**Excerpts from a dataset:**
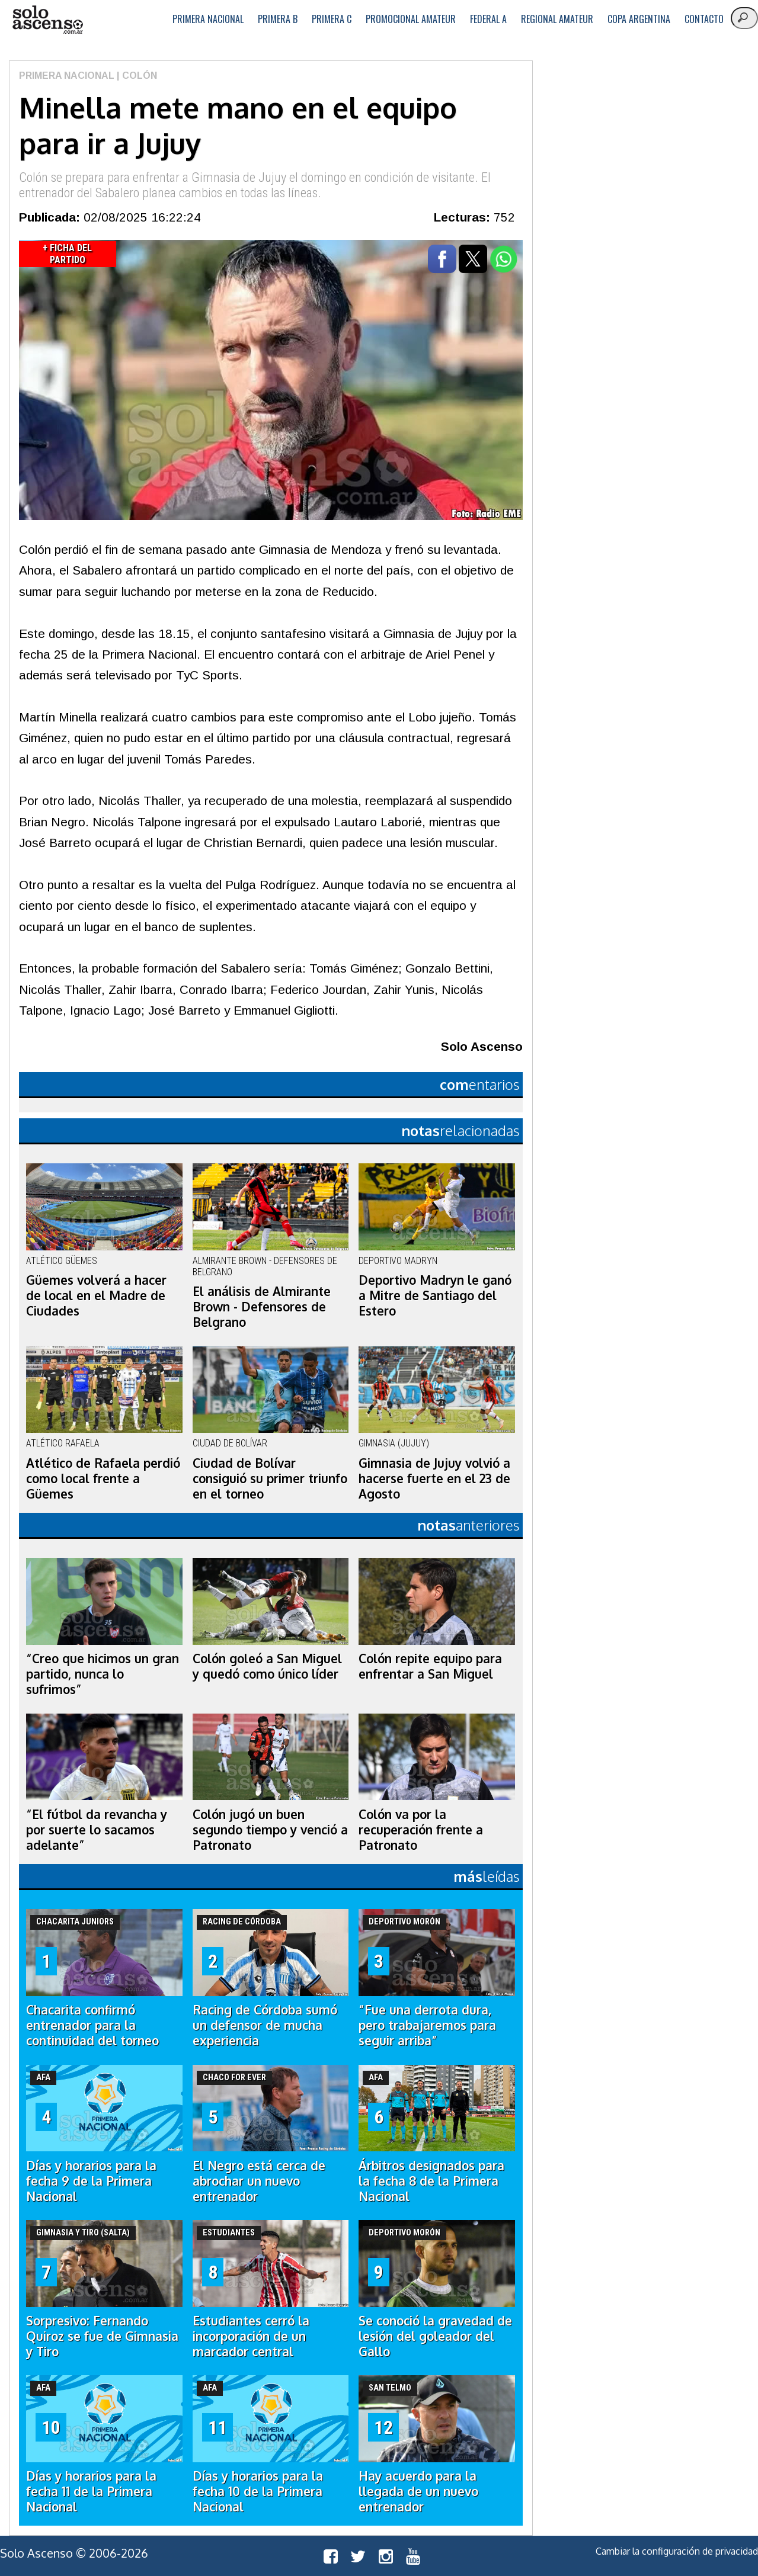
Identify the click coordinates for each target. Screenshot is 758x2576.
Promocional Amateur (411, 19)
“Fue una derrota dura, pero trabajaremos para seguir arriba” (427, 2025)
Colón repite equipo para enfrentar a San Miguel (430, 1666)
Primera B (278, 19)
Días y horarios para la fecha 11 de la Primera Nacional (91, 2491)
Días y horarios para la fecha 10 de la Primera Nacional (258, 2491)
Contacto (704, 19)
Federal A (488, 19)
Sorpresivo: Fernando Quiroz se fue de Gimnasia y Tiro (102, 2336)
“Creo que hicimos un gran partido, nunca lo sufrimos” (102, 1674)
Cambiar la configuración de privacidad (677, 2551)
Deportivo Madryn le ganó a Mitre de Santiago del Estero (435, 1295)
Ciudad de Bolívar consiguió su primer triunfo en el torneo (270, 1478)
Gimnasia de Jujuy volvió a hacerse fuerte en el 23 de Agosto (434, 1478)
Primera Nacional (208, 19)
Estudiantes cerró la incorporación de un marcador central (251, 2336)
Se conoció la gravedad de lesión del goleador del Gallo (435, 2336)
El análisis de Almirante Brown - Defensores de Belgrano (262, 1307)
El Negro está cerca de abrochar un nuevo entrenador (259, 2181)
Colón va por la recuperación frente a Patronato (421, 1830)
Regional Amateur (557, 19)
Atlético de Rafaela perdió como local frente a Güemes (103, 1478)
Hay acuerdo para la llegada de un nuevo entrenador (418, 2491)
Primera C (331, 19)
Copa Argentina (638, 19)
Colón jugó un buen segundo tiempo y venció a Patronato (270, 1830)
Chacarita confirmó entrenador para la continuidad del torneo (92, 2025)
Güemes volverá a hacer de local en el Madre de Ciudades (96, 1295)
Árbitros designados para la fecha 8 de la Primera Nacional (431, 2181)
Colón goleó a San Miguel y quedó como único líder (267, 1666)
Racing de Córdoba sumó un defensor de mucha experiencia (265, 2025)
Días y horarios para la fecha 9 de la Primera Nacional (91, 2181)
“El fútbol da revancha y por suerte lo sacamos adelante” (96, 1830)
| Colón (135, 75)
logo (47, 20)
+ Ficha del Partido (67, 253)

**PROBLEM STATEMENT:**
One stretch of the lines above is wanted, from the line that contains "derrota dura, pero" through the line that contains "Árbitros designados para". Output it exactly.

**ANSWER TO THIS TASK:**
“Fue una derrota dura, pero trabajaremos para seguir arriba” (427, 2025)
Colón repite equipo para enfrentar a San Miguel (430, 1666)
Primera B (278, 19)
Días y horarios para la fecha 11 de la Primera Nacional (91, 2491)
Días y horarios para la fecha 10 de la Primera Nacional (258, 2491)
Contacto (704, 19)
Federal A (488, 19)
Sorpresivo: Fernando Quiroz se fue de Gimnasia y Tiro (102, 2336)
“Creo que hicimos un gran partido, nunca lo sufrimos” (102, 1674)
Cambiar la configuración de privacidad (677, 2551)
Deportivo Madryn le ganó a Mitre de Santiago del Estero (435, 1295)
Ciudad de Bolívar consiguió su primer triunfo en el torneo (270, 1478)
Gimnasia de Jujuy volvió a hacerse fuerte en el 23 de Agosto (434, 1478)
Primera Nacional (208, 19)
Estudiantes cerró la incorporación de un marcador central (251, 2336)
Se conoció la gravedad de lesión del goleador del Gallo (435, 2336)
El análisis de Almirante Brown - Defensores de Belgrano (262, 1307)
El Negro está cerca de abrochar un nuevo entrenador (259, 2181)
Colón va por la recuperación frente a Patronato (421, 1830)
Regional Amateur (557, 19)
Atlético de Rafaela perdió como local frente a Güemes (103, 1478)
Hay acuerdo para la llegada de un nuevo entrenador (418, 2491)
Primera C (331, 19)
Copa Argentina (638, 19)
Colón jugó un buen segundo tiempo y venció a Patronato (270, 1830)
Chacarita confirmó entrenador para la continuidad del torneo (92, 2025)
Güemes volverá a hacer de local en el Madre de Ciudades (96, 1295)
Árbitros designados para la fecha 8 de la Primera Nacional (431, 2181)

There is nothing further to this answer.